Reste le calendrier, qui ne bouge pas. Toutes les entreprises assujetties doivent pouvoir recevoir des factures électroniques au 1er septembre 2026. Les TPE, PME et micro-entrepreneurs basculent à l’émission obligatoire au 1er septembre 2027. Un an sépare les deux chantiers, et Freebe ne les traite pas de la même façon.
Oui, Freebe est conforme. Non, Freebe n’est pas une Plateforme Agréée. C’est une Solution Compatible branchée sur SuperPDP, qui porte l’immatriculation DGFiP et opère les échanges réglementaires. Vous continuez à créer vos factures dans Freebe. Le transport, l’annuaire et les données fiscales passent par SuperPDP.
Le diagnostic vous sort trois plateformes classées selon votre statut.
Freebe est-il une Plateforme Agréée ?
La question revient dans presque tous les comparatifs, et la réponse y est souvent fausse. Deux statuts coexistent depuis la réforme, avec des droits très différents. Voici ce que Freebe prend en charge et ce qui lui échappe.
| Question | Réponse |
|---|---|
| Freebe est une Plateforme Agréée ? | Non |
| Statut revendiqué | Solution Compatible |
| Plateforme agréée utilisée | SuperPDP |
| Réception des factures | Oui, dans l’interface Freebe |
| Émission électronique | Oui, via Freebe puis SuperPDP |
| Format annoncé à l’émission | Factur-X |
| E-reporting | Annoncé automatique par l’éditeur |
| Inscription à l’annuaire | Depuis les paramètres Freebe |
| Autre compte à gérer au quotidien | Non |
| Cible | Micro, EI, GIE et sociétés |
Freebe est une Solution Compatible
L’administration a créé deux signes distincts en 2025 : une marque de garantie « Plateforme agréée » et un label « Solution compatible ». Le second désigne un logiciel de gestion qui prépare et affiche vos factures sans jamais toucher au circuit réglementaire. Une solution compatible ne peut ni transmettre une facture dans le schéma officiel, ni remonter vos données fiscales à la DGFiP. Elle doit s’appuyer sur une plateforme immatriculée pour le faire à sa place.
Freebe s’est déclaré Solution Compatible dans un communiqué publié le 22 juin 2026 sur son propre blog. L’éditeur y assume le choix : rester sur son cœur de métier, l’outil de gestion des indépendants, plutôt que de porter une infrastructure réglementaire. Le raisonnement se défend. Encore faut-il que le lecteur sache ce qu’il signe.
Plusieurs comparatifs présentent encore Freebe comme une plateforme agréée. Le registre officiel de la DGFiP tranche : seule l’immatriculation compte, et un statut affiché sur le site d’un éditeur ne la remplace pas. Freebe n’y figure pas, et n’a pas vocation à y figurer.
SuperPDP est la PA utilisée derrière Freebe
SuperPDP est une plateforme agréée française conçue en API d’abord, pensée pour les éditeurs de logiciels autant que pour les entreprises. Freebe s’appuie sur son API de conformité pour la transmission des flux. Le périmètre couvert dépasse largement le simple transport de fichiers.
SuperPDP annonce la prise en charge des formats Factur-X, UBL 2.1 et CII, l’inscription des entreprises dans l’annuaire, l’émission et la réception, l’e-reporting, la remontée des statuts de cycle de vie et l’interconnexion via le réseau Peppol. Sur son offre directe, le compte en ligne reste gratuit jusqu’à 1 000 factures par mois, avec une vérification d’identité facturée 2 € HT. Ces conditions concernent SuperPDP en direct, pas nécessairement ce que Freebe négocie pour ses utilisateurs.

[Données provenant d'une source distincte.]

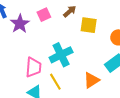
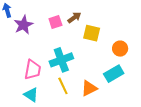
pink square: (44, 15) -> (55, 22), moved
yellow line: (55, 82) -> (63, 86), moved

Est-ce aussi conforme qu’une PA directement intégrée ?
Sur le plan réglementaire, oui. Le communiqué de Bercy accompagnant la publication de la première liste des plateformes agréées est explicite : les entreprises devront recevoir leurs factures par l’intermédiaire d’une plateforme agréée, directement ou au travers d’une solution compatible. Le montage Freebe entre donc dans le schéma prévu, sans dérogation ni tolérance.
Le vrai écart se situe ailleurs. Avec une PA intégrée, un seul acteur porte l’immatriculation, l’interface et la responsabilité. Avec Freebe, la chaîne compte un maillon contractuel de plus. L’article 1737 du Code général des impôts prévoit d’ailleurs une amende spécifique de 50 € par facture, plafonnée à 45 000 € par an, pour une plateforme agréée qui manquerait à ses obligations de transmission. Cette responsabilité pèse sur SuperPDP, pas sur Freebe.
En pratique, le compromis se lit ainsi. Vous conservez un outil construit autour du quotidien freelance, avec sa gestion du temps et ses déclarations. Vous externalisez la couche réglementaire à un tiers que vous n’avez pas choisi. Si Freebe changeait de partenaire, ou si SuperPDP perdait son immatriculation, votre migration dépendrait de l’éditeur.
Comment recevoir ses factures électroniques avec Freebe en 2026 ?
La réception est l’échéance courte, celle du 1er septembre 2026. Elle concerne toutes les entreprises assujetties, y compris les micro-entrepreneurs sans TVA à reverser. Freebe ouvre le parcours d’inscription par vagues depuis juin 2026, et la manipulation demande une dizaine de minutes.
Comment inscrire son entreprise dans l’annuaire
Le parcours démarre dans Paramètres, puis Facturation électronique, avec un bouton « Poursuivre avec Freebe ». Vient ensuite un formulaire assorti d’une vérification d’identité. Cette étape passe par Datakeen, le prestataire retenu par SuperPDP, et repose sur vos papiers officiels. La documentation Freebe la présente comme une obligation légale, non comme une sécurité additionnelle.
Quatre cases suivent : l’accord formel pour émettre des factures électroniques, la participation à la phase pilote, l’inscription immédiate de votre SIREN comme adresse de réception, et l’autorisation donnée à Freebe de gérer votre compte SuperPDP. Une fois validée, l’entreprise entre dans l’annuaire Peppol immédiatement, et dans l’annuaire français dès le lendemain si vous participez au pilote. La marche à suivre générique reste détaillée sur notre page dédiée à l’inscription à l’annuaire central.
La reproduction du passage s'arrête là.